GEOSCIENCE DATA VISUALISATION IN 3D – AN APPLICATION AT A CONTAMINATED LAND SITE

Forecasting the spatial characteristics of contaminants in the sub-surface is an essential prerequisite in planning and designing a method for remediation. The distribution of these contaminants in the sub-surface is often largely controlled by the type and architecture of the geology. Understanding the relationships between the geology and contaminants can be used to optimise further site investigation and plan remediation strategies. Here we present a method to visualise geology and contaminant distribution in 3D.

The study was undertaken at the Source Area BioREmediation (SABRE) research site in the UK, which is the focus of a major four-year international research programme investigating the in-situ enhance bioremediation of a dense non-aqueous phase liquid (DNAPL) chlorinated solvent source zone. The site is characterised by a shallow superficial sand and gravel aquifer underlain by a low permeability mudstone.
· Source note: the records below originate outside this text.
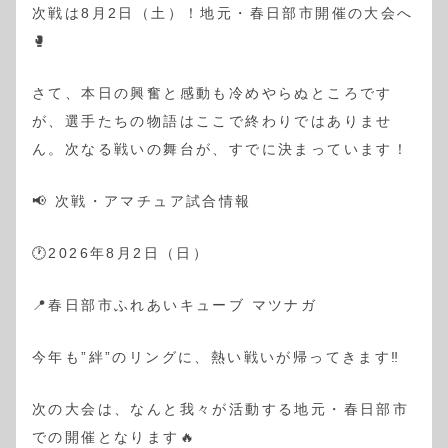
次戦は8月2日（土）！地元・春日部市開催の大会へ
🥊
さて、本日の興奮と感動も冷めやらぬところです
が、選手たちの物語はここで終わりではありませ
ん。次なる戦いの舞台が、すでに決まっています！
📢 次戦・アマチュア試合情報
🕐2026年8月2日（日）
📍春日部市ふれあいキューブ マツナガ
今年も”絆”のリングに、熱い戦いが帰ってきます‼︎
次の大会は、なんと我々が活動する地元・春日部市
での開催となります🔥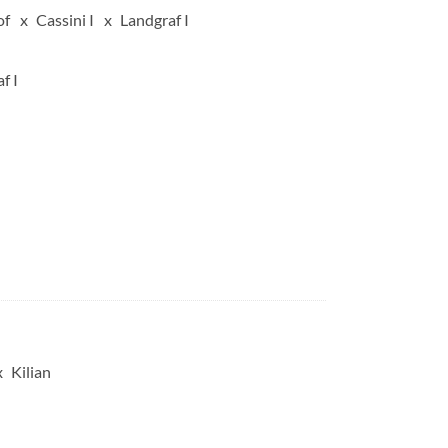
of
Cassini I
Landgraf I
f I
Kilian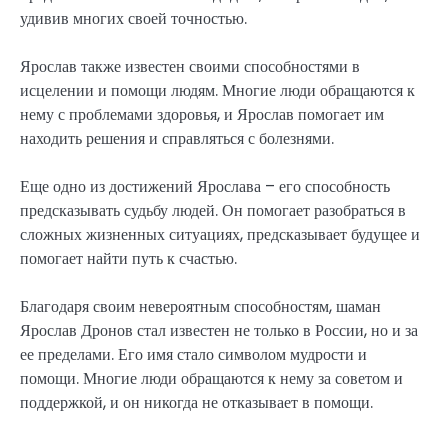
удивив многих своей точностью.
Ярослав также известен своими способностями в
исцелении и помощи людям. Многие люди обращаются к
нему с проблемами здоровья, и Ярослав помогает им
находить решения и справляться с болезнями.
Еще одно из достижений Ярослава – его способность
предсказывать судьбу людей. Он помогает разобраться в
сложных жизненных ситуациях, предсказывает будущее и
помогает найти путь к счастью.
Благодаря своим невероятным способностям, шаман
Ярослав Дронов стал известен не только в России, но и за
ее пределами. Его имя стало символом мудрости и
помощи. Многие люди обращаются к нему за советом и
поддержкой, и он никогда не отказывает в помощи.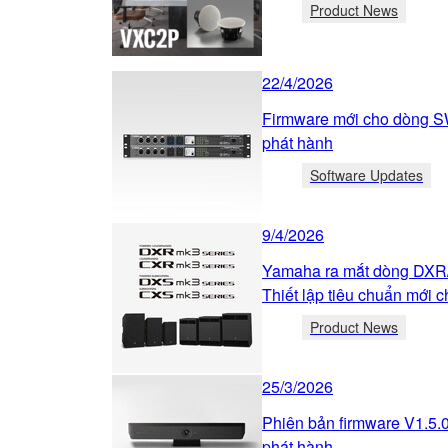
Product News
22/4/2026
Firmware mới cho dòng 
phát hành
Software Updates
9/4/2026
Yamaha ra mắt dòng DX
Thiết lập tiêu chuẩn mới
Product News
25/3/2026
Phiên bản firmware V1.5.
phát hành.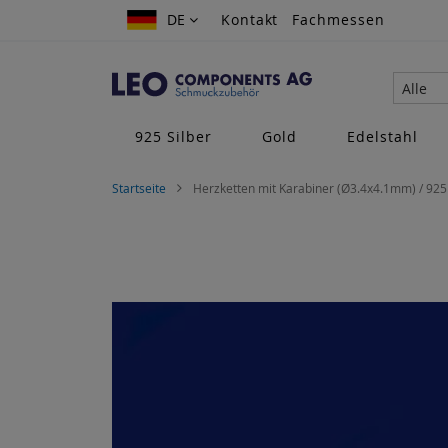
Zum
DE
DE
Kontakt
Fachmessen
Inhalt
springen
Alle
925 Silber
Gold
Edelstahl
Startseite
Herzketten mit Karabiner (Ø3.4x4.1mm) / 925 
Zum
Ende
der
Bildgalerie
springen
A trichloroethene (TCE) source zone, associated with a former manufacturing facility, is distributed across much of the research site. The principal objectives of this phase of the study were to identify the geology, and lithological variability, across the site; and to delineate the contaminant source distribution.

The GSI3D (Geological Surveying and Investigation in 3 Dimensions; © INSIGHT Geologische Softwaresysteme GmbH) modelling package was used to reconstruct and visualise the site geology and integrate contaminant data on a point basis. The result of the study revealed a complex geological setting with the distribution of DNAPL largely controlled by the architecture of the contact between the gravels sequence and the underlying mudstones. The contaminant distribution was also controlled by subtle changes in grain size and permeability within litho-stratigraphic units. Uncertainty analysis of the 3D geological model gave a measure of our confidence in the model and identified where further site investigation was required to reduce uncertainty.

The method used for detailed 3D reconstruction and visualisation of the site data is presented and a method to assess the uncertainty of 3D geological models described. Recommendations for future applications and developments are also discussed.